La température mondiale en 2025 a atteint 14,97 degrés, ce qui place l’année comme la troisième plus chaude jamais enregistrée.
Seules 2024 et 2023 ont dépassé ces chiffres en 176 ans de statistiques météorologiques.
L’année dernière était à peine 0,01 degré plus froide que 2023 et 0,13 degré plus tempérée que 2024, selon le rapport du Centre Européen de Prévisions Météorologiques à Moyen Terme (CEPMMT).
De cette manière, la température mondiale s’est située 0,59 degré au-dessus de la moyenne de la période 1991-2020.

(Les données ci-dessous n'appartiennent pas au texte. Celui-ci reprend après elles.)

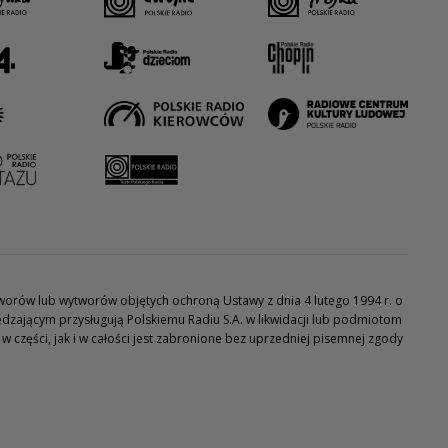
utworów lub wytworów objętych ochroną Ustawy z dnia 4 lutego 1994 r. o
dzającym przysługują Polskiemu Radiu S.A. w likwidacji lub podmiotom
części, jak i w całości jest zabronione bez uprzedniej pisemnej zgody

Le triennat où la température mondiale a franchi le seuil de Paris
La période 2023-2025 a marqué un jalon préoccupant : la température mondiale moyenne a dépassé pour la première fois les 1,5 degrés par rapport au niveau préindustriel (1850-1900).
Cette limite, établie dans l’Accord de Paris, visait à freiner le réchauffement climatique.

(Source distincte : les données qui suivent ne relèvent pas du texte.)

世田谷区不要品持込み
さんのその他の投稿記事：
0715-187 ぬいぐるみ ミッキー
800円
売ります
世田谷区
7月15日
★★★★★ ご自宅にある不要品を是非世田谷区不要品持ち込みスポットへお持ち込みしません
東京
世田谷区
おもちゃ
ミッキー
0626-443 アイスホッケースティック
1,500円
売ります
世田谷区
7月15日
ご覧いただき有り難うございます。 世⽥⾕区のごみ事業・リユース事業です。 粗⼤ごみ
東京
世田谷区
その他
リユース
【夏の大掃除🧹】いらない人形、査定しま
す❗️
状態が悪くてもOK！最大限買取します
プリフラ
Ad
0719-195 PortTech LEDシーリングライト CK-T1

En 2025, la température moyenne de l’air en surface était 1,47 degré supérieure au niveau préindustriel, bien que l’Organisation Météorologique Mondiale (OMM) l’ait située à 1,44 degré.
« Le monde se rapproche rapidement de la limite de température mondiale à long terme établie par l’Accord de Paris », a indiqué Carlo Buontempo, directeur du Service de Changement Climatique de Copernicus (C3S).
L’expert a averti que la planète est « destinée à la dépasser » et que le choix actuel est « comment mieux gérer ce dépassement inévitable ».
L’Europe a également enregistré des records de chaleur
Pour l’Europe, 2025 a également été la troisième année la plus chaude, avec une température moyenne de 10,41 degrés.
Ce chiffre était 0,30 degré en dessous du record de 2024 et 1,17 degré au-dessus de la moyenne historique.
Les températures mondiales annuelles ont également atteint leur valeur la plus élevée en Antarctique et la deuxième plus élevée dans l’Arctique.
De plus, des records ont été observés dans le Pacifique nord-ouest et sud-ouest, l’Atlantique nord-est, l’extrême est et nord-ouest de l’Europe, et en Asie centrale.

Les causes et conséquences de la température mondiale record
L’accumulation de gaz à effet de serre dans l’atmosphère explique principalement l’augmentation de la température mondiale.
Actuellement, les températures de surface de la mer sont exceptionnellement élevées, ce qui est associé à El Niño et à d’autres facteurs de variabilité océanique qui ont aggravé la situation en 2025.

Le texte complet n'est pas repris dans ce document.